Nesse sentido, assevero que o recurso foi interposto tempestivamente, por parte legítima, bem como é o instrumento idôneo para dirimir a suposta omissão e contradição apontadas pelo Embargante no acórdão recorrido.

 

Desse modo, conheço do recurso.

 

2 FUNDAMENTAÇÃO

 

Conforme relatado, o Embargante, em suas razões recursais, alegou que o acórdão arbitrou o quantum dos danos morais em erro, por não obedecer ao binômio da razoabilidade-proporcionalidade.

 

O erro material de que trata o art. 1.022 do CPC, sanável através de embargos de declaração, é aquele evidente, conhecível de plano, que prescinde da análise do mérito, ou que diz respeito a incorreções internas do próprio julgado.

 

Desse modo o que se observa, é que o Embargante questiona as escolhas do julgador, em intuito de rediscussão da matéria, já assentada no acórdão.

 

Isso porque, o acórdão embargado já tratou precisamente da matéria, conforme cito:

 

Nesse passo, frise-se que a verba indenizatória a título de danos morais deve ser fixada tendo em vista dois parâmetros: o caráter compensatório para a vítima e o caráter punitivo para o causador do dano.

Ou seja, o valor indenizatório deve atender aos fins a que se presta a indenização, considerando as peculiaridades de cada caso concreto, de modo a evitar que se converta em enriquecimento injusto da vítima, ou ainda, que o valor seja tão ínfimo, que se torne inexpressivo.

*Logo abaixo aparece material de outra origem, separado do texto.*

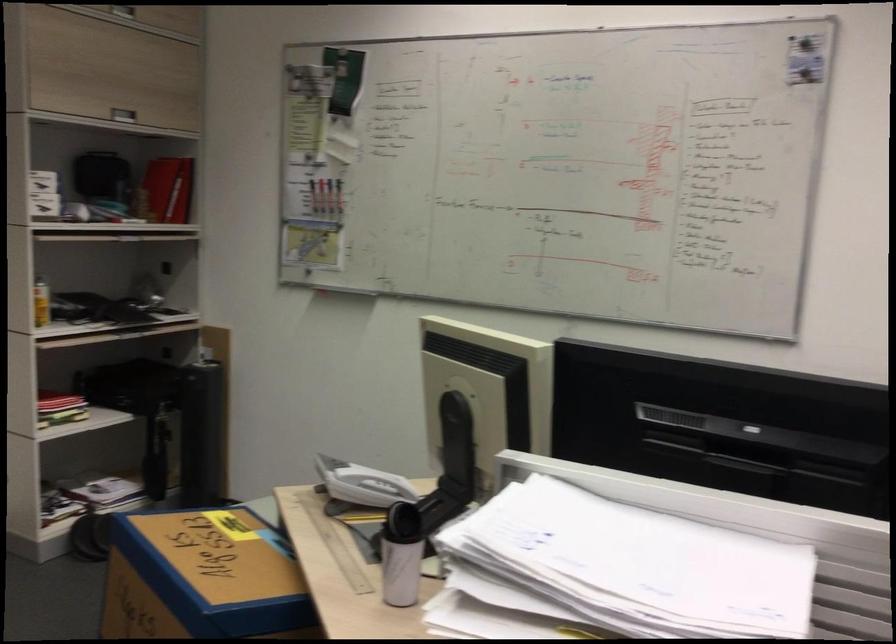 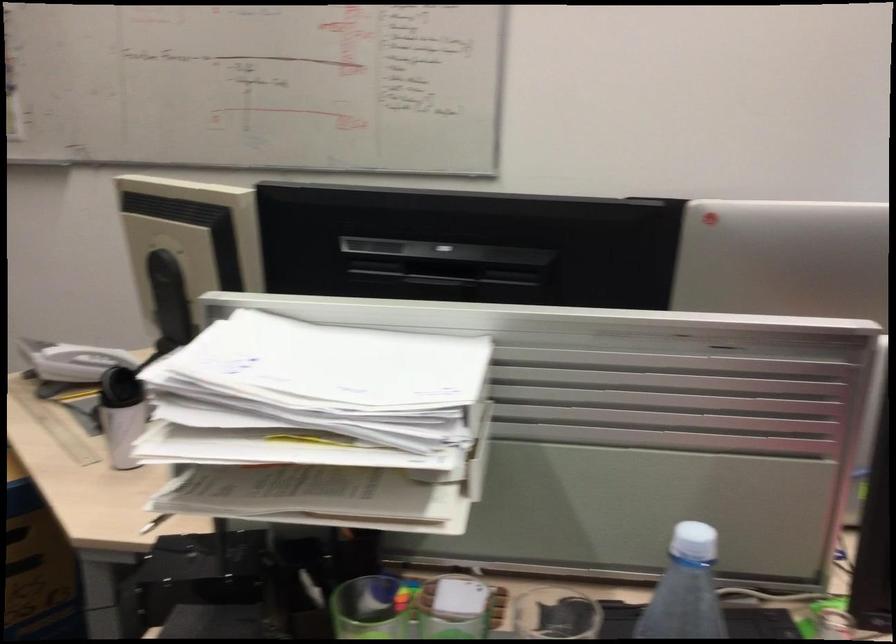 Question: The images are taken continuously from a first-person perspective. In which direction is your viewpoint rotating?

Choices:
 (A) Left
 (B) Right
 (C) Up
 (D) Down

Answer: (B) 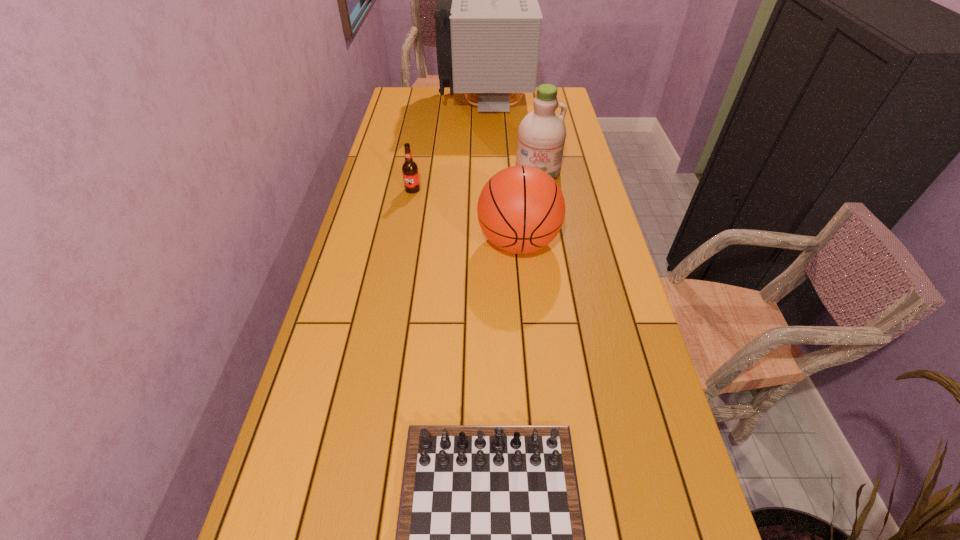 The height and width of the screenshot is (540, 960). Find the location of `vacant area situated on the front of the basketball`. vacant area situated on the front of the basketball is located at coordinates (522, 288).

Where is `vacant space situated 0.360m on the front of the second shortest object`? vacant space situated 0.360m on the front of the second shortest object is located at coordinates (398, 268).

Where is `object that is at the far edge`? The height and width of the screenshot is (540, 960). object that is at the far edge is located at coordinates (488, 21).

The image size is (960, 540). Find the location of `object present at the left edge`. object present at the left edge is located at coordinates (410, 173).

At what (x,y) coordinates should I click in order to perform the action: click on cleansing agent at the right edge. Please return your answer as a coordinate pair (x, y). The height and width of the screenshot is (540, 960). Looking at the image, I should click on (541, 135).

Find the location of `basketball present at the right edge`. basketball present at the right edge is located at coordinates (521, 209).

Where is `free location at the far edge`? free location at the far edge is located at coordinates pos(438,94).

In the image, there is a desktop. Identify the location of free space at the left edge. [375, 211].

You are a GUI agent. You are given a task and a screenshot of the screen. Output one action in this format:
    pyautogui.click(x=<x>, y=<y>)
    Task: Click on the free space at the right edge of the desktop
    The image size is (960, 540).
    Given the screenshot: What is the action you would take?
    pyautogui.click(x=633, y=455)

Where is `free space at the far left corner`? The height and width of the screenshot is (540, 960). free space at the far left corner is located at coordinates (414, 87).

Mesmo porque, segundo dispõe o art. 944 do Código Civil, “a indenização mede-se pela extensão do dano”.

Na espécie, como outrora afirmado, a Apelante sobrevive de renda mínima da previdência social, teve reduzido o valor do seu benefício previdenciário, o que lhe acarretou redução do seu poder de compra, ou seja, alterou sobremaneira a sua renda básica, de caráter alimentar, cuja gravidade interferiu na sua subsistência.

(…)

Assim, considerando as particularidades do caso concreto, e o parâmetro já adotado nos julgados desta Corte, majoro a condenação da instituição financeira Ré, segunda Apelante, ao pagamento de danos morais no importe de R$ 5.000,00 (cinco mil reais), quantia razoável e adequada, não implicando ônus excessivo ao réu, tampouco enriquecimento sem causa ao demandante.

 

Destarte, o que se nota é que a parte Embargante, busca, através do presente recurso, rediscutir a matéria já decidida por essa C. Câmara, porquanto traz, em sede de Embargos de Declaração, questão já suscitada e devidamente analisada no julgamento da Apelação Cível.

 

Ora, é cediço que os Embargos de Declaração se prestam somente a sanar vícios de omissão, obscuridade, contradição ou erro material da decisão impugnada, posto que não servem à rediscussão da causa. Esse é o entendimento pacífico no âmbito do Superior Tribunal de Justiça, consoante se observa no seguinte julgado:

 

PROCESSUAL CIVIL. EMBARGOS DE DECLARAÇÃO NOS EMBARGOS DE DECLARAÇÃO NO AGRAVO REGIMENTAL NO RECURSO ESPECIAL. ENUNCIADO ADMINISTRATIVO Nº 3/STJ. OMISSÃO CONFIGURADA. AUSÊNCIA DE ANÁLISE DE MATÉRIA SUSCITADA NO PRIMEIRO EMBARGOS DE DECLARAÇÃO. QUINTOS. SUPOSTO PEDIDO PARA ANÁLISE DA CONVENIÊNCIA DE SUSPENSÃO DO PROCESSO ATÉ JULGAMENTO DO RE Nº 638.115/CE. PEDIDO NÃO APRESENTADO NO AGRAVO REGIMENTAL. AUSÊNCIA DE OMISSÃO. INOVAÇÃO RECURSAL EM SEDE DE ACLARATÓRIOS. INTUITO DE REDISCUSSÃO DA CAUSA. INCORPORAÇÃO DE QUINTOS. MATÉRIA NÃO IMPUGNADA NO AGRAVO REGIMENTAL. PRECLUSÃO CONSUMATIVA. APLICAÇÃO DE DISPOSITIVOS DO CPC/2015. IMPOSSIBILIDADE.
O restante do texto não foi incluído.